# Room temperature superconductor found



## hellrazor (Oct 14, 2020)

The first room-temperature superconductor has finally been found | Science News
					

A compound of carbon, hydrogen and sulfur conducts electricity without resistance up to 15° C, but there’s a catch: It works only under high pressure.




					www.sciencenews.org
				



It super conducts at 15 Celsius, but it also needs 38 million PSI.


----------



## mtcn77 (Oct 14, 2020)

What is this, solid hydrogen?

PS: I think they already use hydrogen and carbon in the making of diamonds, so this must be a sulfur diamond.


----------



## Beertintedgoggles (Oct 14, 2020)

At that pressure, 15 C is damn near equivalent to absolute zero!  Awesome stuff though.


----------



## blobster21 (Oct 14, 2020)

They basically swapped one huge constraint (extreme low temperature) against another ( extreme high pressure)


----------



## sam_86314 (Oct 14, 2020)

blobster21 said:


> They basically swapped one huge constraint (extreme low temperature) against another ( extreme high pressure)


"We got our supercomputer to only use 3 microamps under load!"

"...with an input voltage of 15 billion volts."

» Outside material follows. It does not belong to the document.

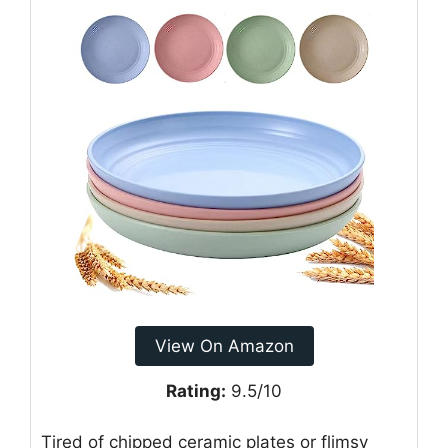
View On Amazon
Rating:
9.5/10
Tired of chipped ceramic plates or flimsy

The title of that article is a bit clickbaity. It's technically true, but...


----------



## mtcn77 (Oct 14, 2020)

sam_86314 said:


> "We got our supercomputer to only use 3 microamps under load!"
> 
> "...with an input voltage of 15 billion volts."
> 
> The title of that article is a bit clickbaity. It's technically true, but...


That's 6.75Mw, isn't it?


----------